══ AVAILABLE RECORDS
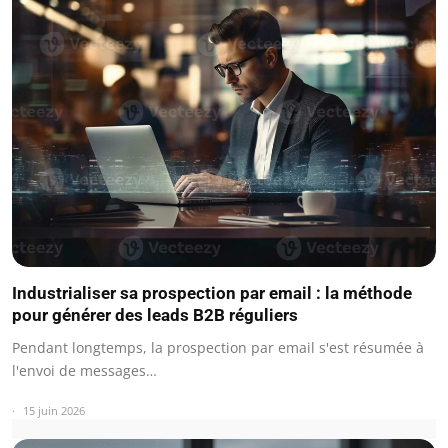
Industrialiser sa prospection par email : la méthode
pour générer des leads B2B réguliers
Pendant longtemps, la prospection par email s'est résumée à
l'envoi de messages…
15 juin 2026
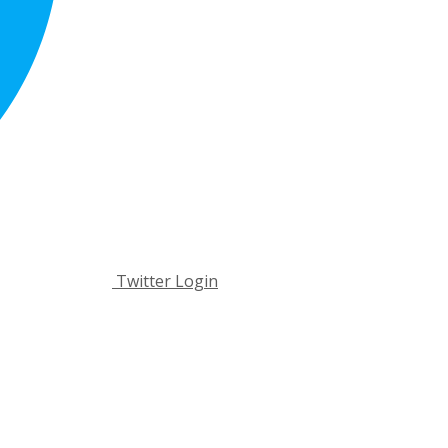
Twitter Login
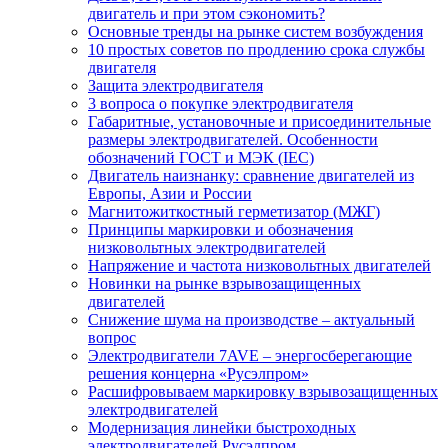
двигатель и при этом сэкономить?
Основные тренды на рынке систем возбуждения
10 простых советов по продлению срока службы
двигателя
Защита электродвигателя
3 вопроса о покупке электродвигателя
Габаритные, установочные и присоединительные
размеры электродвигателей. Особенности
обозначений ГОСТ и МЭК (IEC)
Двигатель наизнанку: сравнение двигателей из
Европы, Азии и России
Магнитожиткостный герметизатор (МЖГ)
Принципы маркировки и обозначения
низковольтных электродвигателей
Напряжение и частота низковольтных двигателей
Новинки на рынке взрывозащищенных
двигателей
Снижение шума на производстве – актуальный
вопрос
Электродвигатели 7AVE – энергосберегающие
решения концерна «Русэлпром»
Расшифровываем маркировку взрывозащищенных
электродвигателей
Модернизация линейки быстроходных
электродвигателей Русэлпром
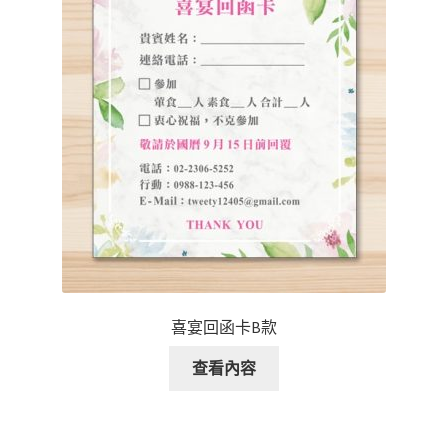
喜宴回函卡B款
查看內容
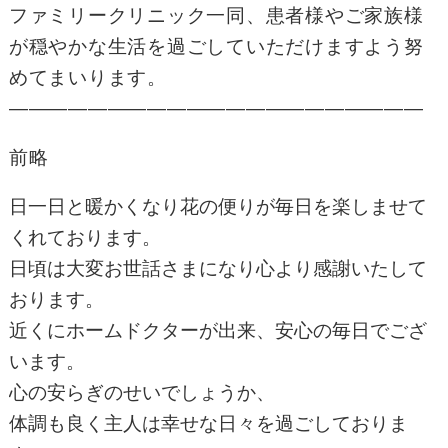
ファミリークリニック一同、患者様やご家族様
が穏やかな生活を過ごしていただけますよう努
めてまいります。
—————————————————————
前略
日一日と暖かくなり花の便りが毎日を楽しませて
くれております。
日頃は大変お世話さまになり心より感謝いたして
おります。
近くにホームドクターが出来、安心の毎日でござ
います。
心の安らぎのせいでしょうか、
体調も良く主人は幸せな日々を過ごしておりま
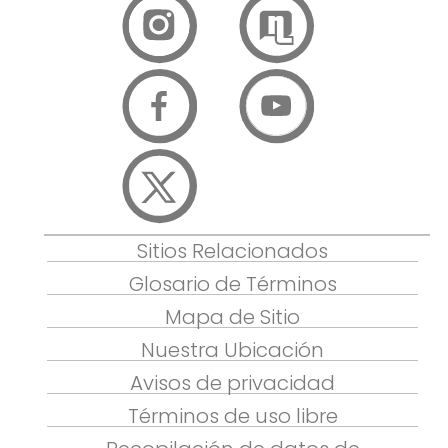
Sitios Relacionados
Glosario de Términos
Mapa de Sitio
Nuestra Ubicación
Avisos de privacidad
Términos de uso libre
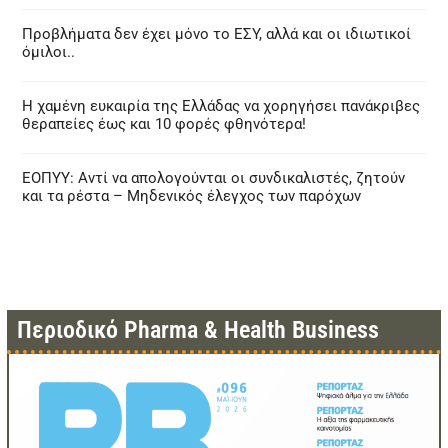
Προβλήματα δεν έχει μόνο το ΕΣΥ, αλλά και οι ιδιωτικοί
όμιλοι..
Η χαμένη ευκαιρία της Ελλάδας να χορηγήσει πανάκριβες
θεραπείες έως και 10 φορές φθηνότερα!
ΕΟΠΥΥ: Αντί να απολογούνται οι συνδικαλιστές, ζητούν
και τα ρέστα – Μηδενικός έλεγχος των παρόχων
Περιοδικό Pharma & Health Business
════
** PROBLEM TO WORK ON **
Pictures excluded, copy the lines exactly from where the material starts to the line with "низковольтных электродвигателей", inclusive.

** EXPECTED OUTPUT **
Industrialiser sa prospection par email : la méthode
pour générer des leads B2B réguliers
Pendant longtemps, la prospection par email s'est résumée à
l'envoi de messages…
15 juin 2026
Twitter Login
двигатель и при этом сэкономить?
Основные тренды на рынке систем возбуждения
10 простых советов по продлению срока службы
двигателя
Защита электродвигателя
3 вопроса о покупке электродвигателя
Габаритные, установочные и присоединительные
размеры электродвигателей. Особенности
обозначений ГОСТ и МЭК (IEC)
Двигатель наизнанку: сравнение двигателей из
Европы, Азии и России
Магнитожиткостный герметизатор (МЖГ)
Принципы маркировки и обозначения
низковольтных электродвигателей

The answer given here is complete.